(RNN) – Minimum wage doesn’t cover the cost of rent anywhere in the United States – not Hawaii, not Arkansas, not anywhere.
The stark findings appear in an annual report released this week by the National Low Income Housing Coalition.
“A full-time worker earning the federal minimum wage of $7.25 needs to work approximately 122 hours per week for all 52 weeks of the year, or approximately three full-time jobs, to afford a two-bedroom rental home at the national average fair market rent,” the report said.
“The same worker needs to work 99 hours per week for all 52 weeks of the year, or approximately two and a half full-time jobs, to afford a one-bedroom home at the national average fair market rent.”

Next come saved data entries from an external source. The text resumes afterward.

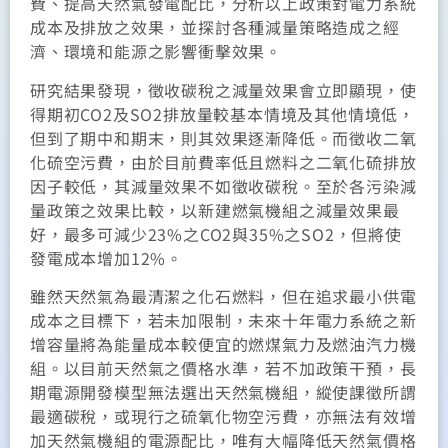
費、提高天然氣發電配比，分析以上政策對電力系統
成本及排放之效果，並探討各種減量策略造成之經
濟、環境和能源之影響衝擊效果。
研究結果發現，徵收碳稅之減量效果會立即顯現，使
得期初CO2及SO2排放量較基本情境及其他情境低，
但到了期中和期末，則其效果逐漸降低。而徵收二氧
化硫空污費，由於目前費率低且燃料之二氧化硫排放
因子較低，其減量效果不如徵收碳稅。至於各污染減
量政策之效果比較，以新建燃氣機組之減量效果最
好，最多可減少23%之CO2與35%之SO2，但將使
發電成本增加12%。
雖然天然氣為最清潔之化石燃料，但在追求最小供電
成本之目標下，若未加限制，未來十年電力系統之新
增容量將為能量成本較便宜的燃煤氣力及燃油汽力機
組。以目前天然氣之價格水準，若不加政策干預，長
期電源開發模型無法選出天然氣機組，縱使課徵所謂
最適碳稅，或現行之硫氧化物空污費，亦無法有效增
加天然氣機組的電源配比，唯有大幅降低天然氣價格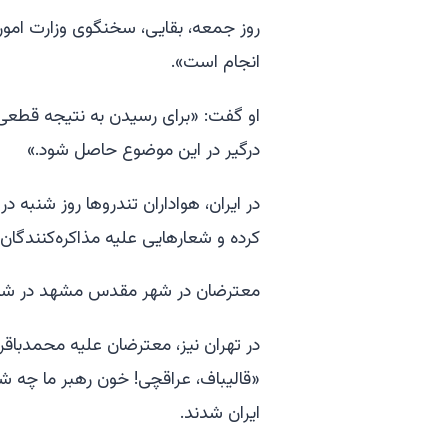
روز جمعه، بقایی، سخنگوی وزارت امور
انجام است».
او گفت: «برای رسیدن به نتیجه قطعی و
درگیر در این موضوع حاصل شود.»
در ایران، هواداران تندروها روز شنبه 
کرده و شعارهایی علیه مذاکره‌کنندگان 
معترضان در شهر مقدس مشهد در شمال 
در تهران نیز، معترضان علیه محمدباقر قا
«قالیباف، عراقچی! خون رهبر ما چه ش
ایران شدند.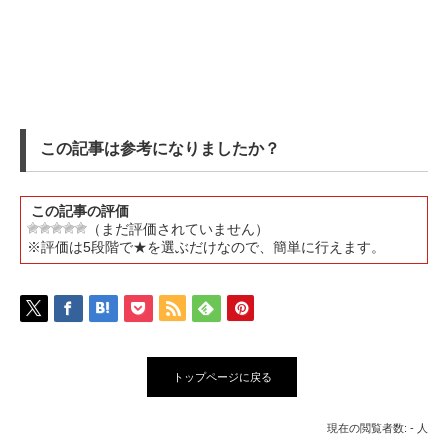
この記事は参考になりましたか？
この記事の評価
（まだ評価されていません）
※評価は5段階で★を選ぶだけなので、簡単に行えます。
トップページに戻る
現在の閲覧者数: - 人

The report, “Out of Reach,” said the 2018 national housing wage is $22.10 ($45,986 annually) for a modest two-bedroom rental home and $17.90 ($37,232 annually) for a modest one-bedroom rental home.

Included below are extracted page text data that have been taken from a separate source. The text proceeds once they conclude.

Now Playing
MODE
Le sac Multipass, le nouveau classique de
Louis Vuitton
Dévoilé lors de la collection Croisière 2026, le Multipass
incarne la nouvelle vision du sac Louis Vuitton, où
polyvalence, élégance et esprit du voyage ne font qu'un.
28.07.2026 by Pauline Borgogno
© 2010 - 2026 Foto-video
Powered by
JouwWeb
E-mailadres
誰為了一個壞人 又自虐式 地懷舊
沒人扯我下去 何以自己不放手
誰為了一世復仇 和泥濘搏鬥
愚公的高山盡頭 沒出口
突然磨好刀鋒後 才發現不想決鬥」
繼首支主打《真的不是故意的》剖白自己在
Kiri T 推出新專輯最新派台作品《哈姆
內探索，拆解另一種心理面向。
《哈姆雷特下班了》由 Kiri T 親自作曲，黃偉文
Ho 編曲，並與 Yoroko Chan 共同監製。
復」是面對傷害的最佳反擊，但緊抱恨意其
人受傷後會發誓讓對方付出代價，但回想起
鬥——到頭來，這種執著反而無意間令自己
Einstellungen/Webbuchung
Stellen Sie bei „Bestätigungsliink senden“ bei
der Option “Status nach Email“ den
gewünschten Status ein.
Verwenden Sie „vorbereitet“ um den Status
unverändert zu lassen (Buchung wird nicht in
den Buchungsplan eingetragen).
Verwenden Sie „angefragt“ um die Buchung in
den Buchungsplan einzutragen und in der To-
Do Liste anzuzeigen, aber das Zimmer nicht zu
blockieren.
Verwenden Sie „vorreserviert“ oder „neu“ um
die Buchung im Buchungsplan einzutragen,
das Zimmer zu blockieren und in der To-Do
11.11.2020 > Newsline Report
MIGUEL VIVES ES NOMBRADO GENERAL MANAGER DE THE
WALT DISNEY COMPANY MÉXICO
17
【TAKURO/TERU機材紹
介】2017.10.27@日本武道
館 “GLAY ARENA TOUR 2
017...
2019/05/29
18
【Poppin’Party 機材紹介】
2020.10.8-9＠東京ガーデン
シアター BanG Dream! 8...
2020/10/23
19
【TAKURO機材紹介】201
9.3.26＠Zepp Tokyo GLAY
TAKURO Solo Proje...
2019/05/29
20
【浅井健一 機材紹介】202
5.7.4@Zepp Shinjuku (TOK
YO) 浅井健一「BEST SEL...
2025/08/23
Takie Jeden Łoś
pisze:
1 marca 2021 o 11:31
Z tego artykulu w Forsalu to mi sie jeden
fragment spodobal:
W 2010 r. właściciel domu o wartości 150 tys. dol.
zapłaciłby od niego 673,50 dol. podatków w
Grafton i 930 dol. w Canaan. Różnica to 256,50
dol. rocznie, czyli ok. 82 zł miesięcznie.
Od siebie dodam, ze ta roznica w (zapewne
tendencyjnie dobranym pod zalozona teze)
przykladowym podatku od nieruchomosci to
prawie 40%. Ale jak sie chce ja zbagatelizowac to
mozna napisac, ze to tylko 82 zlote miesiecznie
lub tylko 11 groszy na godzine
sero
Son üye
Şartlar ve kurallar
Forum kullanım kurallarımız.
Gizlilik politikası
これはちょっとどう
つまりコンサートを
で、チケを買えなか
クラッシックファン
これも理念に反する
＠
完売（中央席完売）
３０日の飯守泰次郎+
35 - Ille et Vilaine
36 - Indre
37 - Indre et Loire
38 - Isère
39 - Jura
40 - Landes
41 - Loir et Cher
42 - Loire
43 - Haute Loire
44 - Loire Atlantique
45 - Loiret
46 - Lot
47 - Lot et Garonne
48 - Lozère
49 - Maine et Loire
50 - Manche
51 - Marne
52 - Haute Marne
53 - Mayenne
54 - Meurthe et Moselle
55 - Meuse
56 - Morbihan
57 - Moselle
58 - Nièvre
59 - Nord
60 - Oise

The median household income in the United States for 2016 was $57,617 or $27.70 an hour.
Affordability is based on the federal standard that no more than 30 percent of a household’s gross income should be spent on rent and utilities.
Housing costs vary greatly across the country.
In Hawaii, where housing costs the most, it would take hourly wages of $36.13 to rent a two-bedroom home.
In Arkansas, where the housing is cheapest in the continental United States, it takes $13.84 an hour for a similar home.